*Task*
Transcribe exactly, and only, the lines running from the one with "schaffen, die durch" to the end of the entries below, both included, without any pictures.

*Data for processing*
━━━━━━━━━━
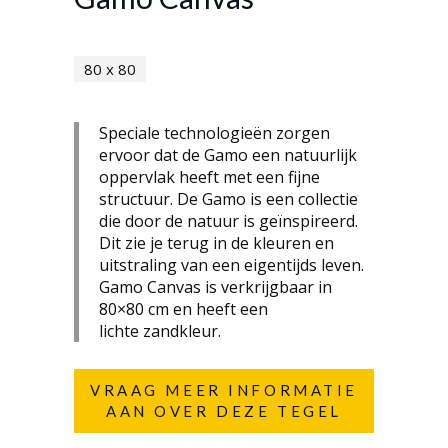
80 x 80
Speciale technologieën zorgen
ervoor dat de Gamo een natuurlijk
oppervlak heeft met een fijne
structuur. De Gamo is een collectie
die door de natuur is geïnspireerd.
Dit zie je terug in de kleuren en
uitstraling van een eigentijds leven.
Gamo Canvas is verkrijgbaar in
80×80 cm en heeft een
lichte zandkleur.
VRAAG MEER INFORMATIE
AAN OVER DEZE TEGEL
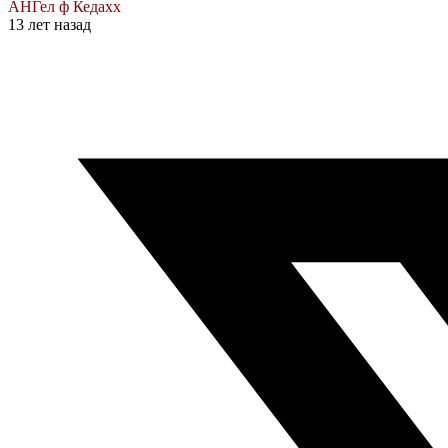
АНГел ф Кедахх
13 лет назад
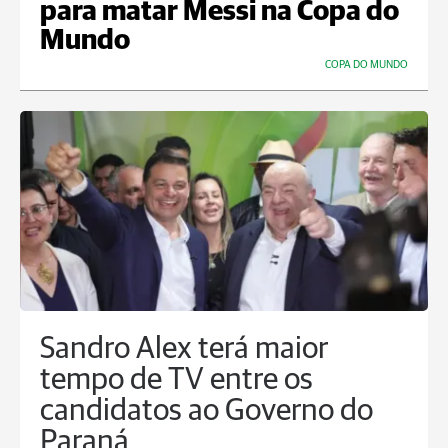
para matar Messi na Copa do
Mundo
COPA DO MUNDO
Sandro Alex terá maior
tempo de TV entre os
candidatos ao Governo do
Paraná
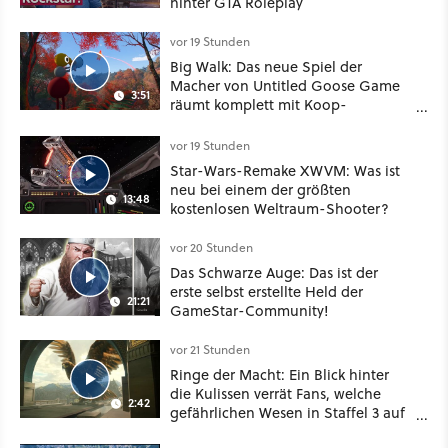
hinter GTA Roleplay
vor 19 Stunden
Big Walk: Das neue Spiel der
Macher von Untitled Goose Game
3:51
räumt komplett mit Koop-
Konventionen auf
vor 19 Stunden
Star-Wars-Remake XWVM: Was ist
neu bei einem der größten
13:48
kostenlosen Weltraum-Shooter?
vor 20 Stunden
Das Schwarze Auge: Das ist der
erste selbst erstellte Held der
21:21
GameStar-Community!
vor 21 Stunden
Ringe der Macht: Ein Blick hinter
die Kulissen verrät Fans, welche
2:42
gefährlichen Wesen in Staffel 3 auf
sie warten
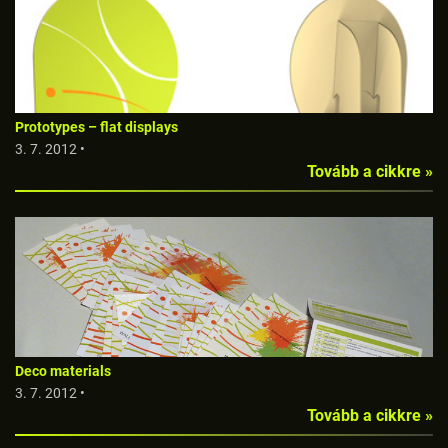
Prototypes – flat displays
3. 7. 2012 •
Tovább a cikkre »
Deco materials
3. 7. 2012 •
Tovább a cikkre »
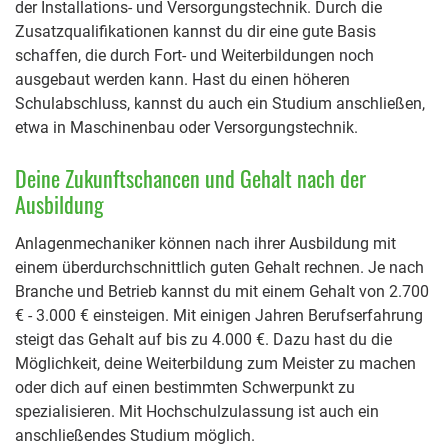
der Installations- und Versorgungstechnik. Durch die
Zusatzqualifikationen kannst du dir eine gute Basis
schaffen, die durch Fort- und Weiterbildungen noch
ausgebaut werden kann. Hast du einen höheren
Schulabschluss, kannst du auch ein Studium anschließen,
etwa in Maschinenbau oder Versorgungstechnik.
Deine Zukunftschancen und Gehalt nach der
Ausbildung
Anlagenmechaniker können nach ihrer Ausbildung mit
einem überdurchschnittlich guten Gehalt rechnen. Je nach
Branche und Betrieb kannst du mit einem Gehalt von 2.700
€ - 3.000 € einsteigen. Mit einigen Jahren Berufserfahrung
steigt das Gehalt auf bis zu 4.000 €. Dazu hast du die
Möglichkeit, deine Weiterbildung zum Meister zu machen
oder dich auf einen bestimmten Schwerpunkt zu
spezialisieren. Mit Hochschulzulassung ist auch ein
anschließendes Studium möglich.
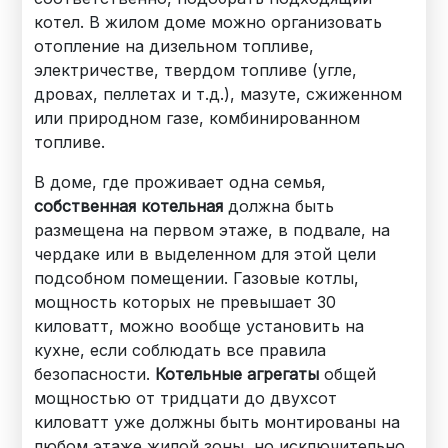
котел. В жилом доме можно организовать
отопление на дизельном топливе,
электричестве, твердом топливе (угле,
дровах, пеллетах и т.д.), мазуте, сжиженном
или природном газе, комбинированном
топливе.
В доме, где проживает одна семья,
собственная котельная
должна быть
размещена на первом этаже, в подвале, на
чердаке или в выделенном для этой цели
подсобном помещении. Газовые котлы,
мощность которых не превышает 30
киловатт, можно вообще установить на
кухне, если соблюдать все правила
безопасности.
Котельные агрегаты
общей
мощностью от тридцати до двухсот
киловатт уже должны быть монтированы на
любом этаже жилой зоны, но исключительно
━━━━━━━━━━
*Response to the exercise*
schaffen, die durch Fort- und Weiterbildungen noch
ausgebaut werden kann. Hast du einen höheren
Schulabschluss, kannst du auch ein Studium anschließen,
etwa in Maschinenbau oder Versorgungstechnik.
Deine Zukunftschancen und Gehalt nach der
Ausbildung
Anlagenmechaniker können nach ihrer Ausbildung mit
einem überdurchschnittlich guten Gehalt rechnen. Je nach
Branche und Betrieb kannst du mit einem Gehalt von 2.700
€ - 3.000 € einsteigen. Mit einigen Jahren Berufserfahrung
steigt das Gehalt auf bis zu 4.000 €. Dazu hast du die
Möglichkeit, deine Weiterbildung zum Meister zu machen
oder dich auf einen bestimmten Schwerpunkt zu
spezialisieren. Mit Hochschulzulassung ist auch ein
anschließendes Studium möglich.
котел. В жилом доме можно организовать
отопление на дизельном топливе,
электричестве, твердом топливе (угле,
дровах, пеллетах и т.д.), мазуте, сжиженном
или природном газе, комбинированном
топливе.
В доме, где проживает одна семья,
собственная котельная
должна быть
размещена на первом этаже, в подвале, на
чердаке или в выделенном для этой цели
подсобном помещении. Газовые котлы,
мощность которых не превышает 30
киловатт, можно вообще установить на
кухне, если соблюдать все правила
безопасности.
Котельные агрегаты
общей
мощностью от тридцати до двухсот
киловатт уже должны быть монтированы на
любом этаже жилой зоны, но исключительно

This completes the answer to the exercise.